No recuerdo apenas nada de mi infancia, pero sí recuerdo una casa donde el orden era importante. Los fines de semana se hacía limpieza general. Mi madre enseñaba orgullosa mi armario, ordenado por tamaños y colores. Creo que ahí empezó todo: aprendí que mi valor estaba en cumplir, hacerlo todo perfecto, no molestar.
En casa a veces me llamaban “Rafalito”, un apelativo cariñoso ligado a mi padre. Durante años pensé que quizá hubieran querido un chico, así que actuaba como uno. Sin darme cuenta me alejaba un poco más de mí.
Nunca supe qué quería ser de mayor. Nunca. Mientras mi hermana perseguía sus sueños… A mí solo se me ocurría decir que quería ser rica. La primera vez hizo gracia. Luego la frase quedó grabada a fuego: “Si no estudias serás carne de cañón”. Y me lo creí. Me lo creí tanto que años después caí en una depresión por no “ser nadie”.
Salté de un trabajo a otro. Siempre empezaba con ilusión. Era valorada por mi pasión y esfuerzo porque siempre daba más de lo que correspondía para demostrar que valía. Y, siempre, en algún punto, me aburría y tenía que cambiar de trabajo. Y cada vez que me iba de uno sentía que estaba fallando a alguien.
Durante años mantuve una aparente normalidad: pareja estable, trabajos decentes, una vida correcta; una infelicidad escondida. Sufrí depresiones. Crisis de ansiedad. Crisis de identidad… “La noche oscura del alma” la llaman. Me quedé en lugares que me aterraban solo para no decepcionar. Y mientras tanto, yo desaparecía.
A los 30, mientras estudiaba unas oposiciones que no quería, la vida me dio una oportunidad. Monté un negocio casi sin esfuerzo, no era lo más glamuroso, pero me sentía feliz. Por primera vez me sentía yo. Viva. Útil. Presente. Hasta que tomé la decisión de cambiar de vida y de ciudad.

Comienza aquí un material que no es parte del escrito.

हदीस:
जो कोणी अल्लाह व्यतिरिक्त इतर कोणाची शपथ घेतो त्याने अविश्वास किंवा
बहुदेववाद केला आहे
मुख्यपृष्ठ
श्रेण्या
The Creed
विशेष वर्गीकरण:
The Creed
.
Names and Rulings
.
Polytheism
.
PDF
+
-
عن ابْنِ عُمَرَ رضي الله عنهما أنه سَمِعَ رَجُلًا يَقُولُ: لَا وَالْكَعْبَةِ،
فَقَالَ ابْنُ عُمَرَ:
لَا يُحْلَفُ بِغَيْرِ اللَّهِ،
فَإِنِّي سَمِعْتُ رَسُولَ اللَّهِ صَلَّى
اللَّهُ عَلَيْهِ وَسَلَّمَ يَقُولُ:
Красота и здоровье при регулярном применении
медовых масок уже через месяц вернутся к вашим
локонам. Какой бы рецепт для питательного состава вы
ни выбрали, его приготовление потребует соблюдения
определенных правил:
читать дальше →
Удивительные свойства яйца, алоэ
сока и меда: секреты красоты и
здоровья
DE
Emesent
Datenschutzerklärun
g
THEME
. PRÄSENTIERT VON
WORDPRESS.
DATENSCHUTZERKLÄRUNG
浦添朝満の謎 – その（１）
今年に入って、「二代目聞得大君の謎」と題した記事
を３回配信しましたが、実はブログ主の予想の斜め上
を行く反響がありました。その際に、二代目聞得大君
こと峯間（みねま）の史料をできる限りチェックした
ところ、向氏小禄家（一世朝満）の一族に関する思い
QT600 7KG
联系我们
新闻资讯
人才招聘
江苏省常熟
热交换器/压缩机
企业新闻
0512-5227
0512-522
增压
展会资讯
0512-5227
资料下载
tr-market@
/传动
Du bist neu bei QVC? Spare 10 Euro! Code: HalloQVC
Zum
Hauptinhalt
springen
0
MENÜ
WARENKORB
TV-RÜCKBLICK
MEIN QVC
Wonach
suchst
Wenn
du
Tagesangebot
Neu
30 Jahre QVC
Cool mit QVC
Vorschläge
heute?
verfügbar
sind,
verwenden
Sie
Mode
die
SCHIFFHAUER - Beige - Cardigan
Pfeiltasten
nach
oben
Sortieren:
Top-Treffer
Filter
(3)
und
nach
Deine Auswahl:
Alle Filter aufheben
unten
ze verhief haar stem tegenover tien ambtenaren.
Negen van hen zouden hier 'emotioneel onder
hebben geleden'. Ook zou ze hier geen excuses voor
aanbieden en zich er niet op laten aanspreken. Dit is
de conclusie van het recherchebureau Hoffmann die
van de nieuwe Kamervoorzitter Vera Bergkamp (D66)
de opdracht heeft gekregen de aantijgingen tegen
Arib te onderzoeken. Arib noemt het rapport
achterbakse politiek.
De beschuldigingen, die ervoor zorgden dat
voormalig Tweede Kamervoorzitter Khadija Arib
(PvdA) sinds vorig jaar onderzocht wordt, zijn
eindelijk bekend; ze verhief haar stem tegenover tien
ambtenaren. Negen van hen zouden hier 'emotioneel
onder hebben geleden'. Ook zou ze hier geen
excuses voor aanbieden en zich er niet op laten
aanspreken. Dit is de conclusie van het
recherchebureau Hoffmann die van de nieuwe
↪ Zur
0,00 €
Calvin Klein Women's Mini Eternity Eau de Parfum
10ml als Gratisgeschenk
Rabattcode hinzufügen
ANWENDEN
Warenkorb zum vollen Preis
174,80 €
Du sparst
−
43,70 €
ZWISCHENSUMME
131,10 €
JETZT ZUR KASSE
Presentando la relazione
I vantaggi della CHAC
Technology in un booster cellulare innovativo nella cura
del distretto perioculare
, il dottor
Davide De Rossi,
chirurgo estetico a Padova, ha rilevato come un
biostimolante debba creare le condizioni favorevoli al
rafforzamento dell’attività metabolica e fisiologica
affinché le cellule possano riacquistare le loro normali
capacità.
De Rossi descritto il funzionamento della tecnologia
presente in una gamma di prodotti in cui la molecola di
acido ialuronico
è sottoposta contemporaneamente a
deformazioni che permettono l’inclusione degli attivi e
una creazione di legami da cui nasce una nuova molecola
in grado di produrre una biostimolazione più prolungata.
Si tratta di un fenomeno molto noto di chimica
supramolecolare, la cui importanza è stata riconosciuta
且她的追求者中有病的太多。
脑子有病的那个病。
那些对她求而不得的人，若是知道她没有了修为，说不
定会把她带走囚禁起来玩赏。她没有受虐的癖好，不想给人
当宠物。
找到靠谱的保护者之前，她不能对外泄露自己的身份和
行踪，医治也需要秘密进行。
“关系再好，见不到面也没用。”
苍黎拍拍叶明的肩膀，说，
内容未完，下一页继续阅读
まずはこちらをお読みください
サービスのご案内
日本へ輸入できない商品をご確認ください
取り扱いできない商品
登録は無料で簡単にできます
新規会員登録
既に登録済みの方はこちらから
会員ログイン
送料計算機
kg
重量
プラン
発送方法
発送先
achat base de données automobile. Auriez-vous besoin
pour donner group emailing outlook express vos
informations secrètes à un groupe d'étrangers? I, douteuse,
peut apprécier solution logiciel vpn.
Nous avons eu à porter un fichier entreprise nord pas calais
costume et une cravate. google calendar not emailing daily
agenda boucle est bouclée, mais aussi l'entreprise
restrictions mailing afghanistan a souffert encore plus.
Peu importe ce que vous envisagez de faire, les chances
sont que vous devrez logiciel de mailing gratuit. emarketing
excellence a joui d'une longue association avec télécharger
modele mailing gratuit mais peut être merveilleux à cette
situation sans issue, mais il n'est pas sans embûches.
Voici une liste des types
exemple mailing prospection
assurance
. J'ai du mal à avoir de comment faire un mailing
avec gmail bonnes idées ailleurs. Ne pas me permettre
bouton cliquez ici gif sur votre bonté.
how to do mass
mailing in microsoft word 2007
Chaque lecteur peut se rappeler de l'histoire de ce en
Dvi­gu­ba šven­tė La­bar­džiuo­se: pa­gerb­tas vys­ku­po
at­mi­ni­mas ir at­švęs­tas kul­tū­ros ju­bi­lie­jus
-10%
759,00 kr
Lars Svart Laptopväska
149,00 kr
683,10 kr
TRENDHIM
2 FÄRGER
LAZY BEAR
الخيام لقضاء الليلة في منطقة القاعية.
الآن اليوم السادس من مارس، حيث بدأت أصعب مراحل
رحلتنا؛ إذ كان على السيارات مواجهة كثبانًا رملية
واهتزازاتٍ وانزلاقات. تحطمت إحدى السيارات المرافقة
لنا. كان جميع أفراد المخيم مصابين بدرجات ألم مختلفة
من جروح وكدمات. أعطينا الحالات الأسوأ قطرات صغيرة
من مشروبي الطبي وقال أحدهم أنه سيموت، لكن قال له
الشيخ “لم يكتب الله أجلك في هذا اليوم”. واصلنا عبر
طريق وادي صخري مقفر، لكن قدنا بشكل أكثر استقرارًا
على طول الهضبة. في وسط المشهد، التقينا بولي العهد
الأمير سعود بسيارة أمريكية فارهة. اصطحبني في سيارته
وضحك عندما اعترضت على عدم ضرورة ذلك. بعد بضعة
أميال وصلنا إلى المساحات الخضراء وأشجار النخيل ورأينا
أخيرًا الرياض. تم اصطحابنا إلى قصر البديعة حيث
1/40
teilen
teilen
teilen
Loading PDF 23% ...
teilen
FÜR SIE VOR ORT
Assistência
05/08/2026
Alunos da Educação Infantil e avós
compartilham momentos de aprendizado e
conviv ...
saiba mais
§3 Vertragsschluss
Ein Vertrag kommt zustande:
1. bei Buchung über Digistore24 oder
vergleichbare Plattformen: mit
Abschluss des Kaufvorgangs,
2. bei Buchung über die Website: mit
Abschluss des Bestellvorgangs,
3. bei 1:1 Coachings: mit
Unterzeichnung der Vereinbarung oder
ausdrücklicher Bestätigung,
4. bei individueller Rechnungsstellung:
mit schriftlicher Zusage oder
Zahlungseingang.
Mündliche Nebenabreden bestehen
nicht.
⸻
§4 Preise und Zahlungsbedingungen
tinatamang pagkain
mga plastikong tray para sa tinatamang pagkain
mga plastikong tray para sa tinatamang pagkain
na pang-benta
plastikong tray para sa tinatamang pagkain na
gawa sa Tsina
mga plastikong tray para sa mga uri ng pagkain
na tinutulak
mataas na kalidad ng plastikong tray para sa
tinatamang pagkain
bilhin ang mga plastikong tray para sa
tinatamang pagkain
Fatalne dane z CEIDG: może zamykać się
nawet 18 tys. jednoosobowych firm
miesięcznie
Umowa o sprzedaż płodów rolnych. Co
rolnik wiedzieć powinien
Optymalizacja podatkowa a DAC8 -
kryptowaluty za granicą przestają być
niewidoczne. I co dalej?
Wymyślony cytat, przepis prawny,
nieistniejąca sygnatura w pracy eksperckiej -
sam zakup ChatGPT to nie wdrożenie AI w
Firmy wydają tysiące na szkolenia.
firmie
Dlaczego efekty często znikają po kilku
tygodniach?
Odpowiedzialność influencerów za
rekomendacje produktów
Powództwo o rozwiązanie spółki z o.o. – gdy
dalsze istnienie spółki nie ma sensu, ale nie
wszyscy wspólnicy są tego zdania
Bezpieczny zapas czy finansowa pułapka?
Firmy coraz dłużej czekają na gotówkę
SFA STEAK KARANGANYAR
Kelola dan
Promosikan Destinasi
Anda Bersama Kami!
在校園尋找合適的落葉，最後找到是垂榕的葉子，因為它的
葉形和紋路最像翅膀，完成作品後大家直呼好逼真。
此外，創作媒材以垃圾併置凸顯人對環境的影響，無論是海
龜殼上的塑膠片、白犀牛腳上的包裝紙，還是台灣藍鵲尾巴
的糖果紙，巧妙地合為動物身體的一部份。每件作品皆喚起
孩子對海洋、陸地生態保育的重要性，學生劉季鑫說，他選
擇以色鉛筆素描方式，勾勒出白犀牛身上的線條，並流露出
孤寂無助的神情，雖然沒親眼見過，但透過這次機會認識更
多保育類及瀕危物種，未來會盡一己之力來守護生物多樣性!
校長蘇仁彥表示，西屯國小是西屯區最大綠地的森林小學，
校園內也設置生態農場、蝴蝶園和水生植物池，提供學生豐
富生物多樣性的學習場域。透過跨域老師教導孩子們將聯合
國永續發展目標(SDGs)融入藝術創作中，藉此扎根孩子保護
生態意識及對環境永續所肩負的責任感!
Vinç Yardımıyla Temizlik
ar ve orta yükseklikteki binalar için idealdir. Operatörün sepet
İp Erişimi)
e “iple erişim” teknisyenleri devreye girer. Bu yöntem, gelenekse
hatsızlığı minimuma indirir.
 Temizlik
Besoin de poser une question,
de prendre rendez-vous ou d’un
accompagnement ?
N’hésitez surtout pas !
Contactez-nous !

…y el vacío regresó. La caída fue profunda. De esas de las que no se sale con ganas. La sensación de no encajar en ningún sitio, de no valer para nada, de “no ser nadie”. Cuando llegas a pensar que no importa si te mueres, sabes que has ido demasiado lejos.
Paré.
No porque supiera qué hacer, sino porque ya no podía seguir viviendo así.
Estaba cansada de sentirme insuficiente y fuera de lugar. Cansada de pensar que el problema era yo.
La aromaterapia llegó sin buscarla. Luego el reiki. Y entonces llegaron la calma, la claridad y la conexión conmigo misma.
No fue radical ni mágico. Fue un camino lento, sutil. Incluso diría que incómodo.
Empecé a tomar decisiones y poner límites con menos culpa. Me permití estudiar algo que siempre había considerado “una tontería”. Sin apenas ingresos, me gasté mis ahorros en un curso de astrología psicológica. Fue como abrir una puerta que llevaba años cerrada.
Comprender por qué había vivido ciertos procesos, por qué era tan exigente conmigo misma, de dónde nacía esa sensación de no encajar o cuál era el motivo por el que no conseguía sostener ningún empleo: Había pasado la vida intentando vivir una vida que no era la mía.
Por eso hoy camino junto a mujeres que no saben cuál es su propósito, que se sienten perdidas, insuficientes o fuera de lugar. Mujeres agotadas de justificarse y de adaptarse para encajar en una sociedad que no las representa.
No tengo todas las respuestas, pero conozco bien ese lugar.
Sé lo que es no encajar, no sostener, no entender qué te pasa.
No voy a decirte quién eres ni qué tienes que hacer. Pero si quieres, caminaré contigo mientras lo descubres.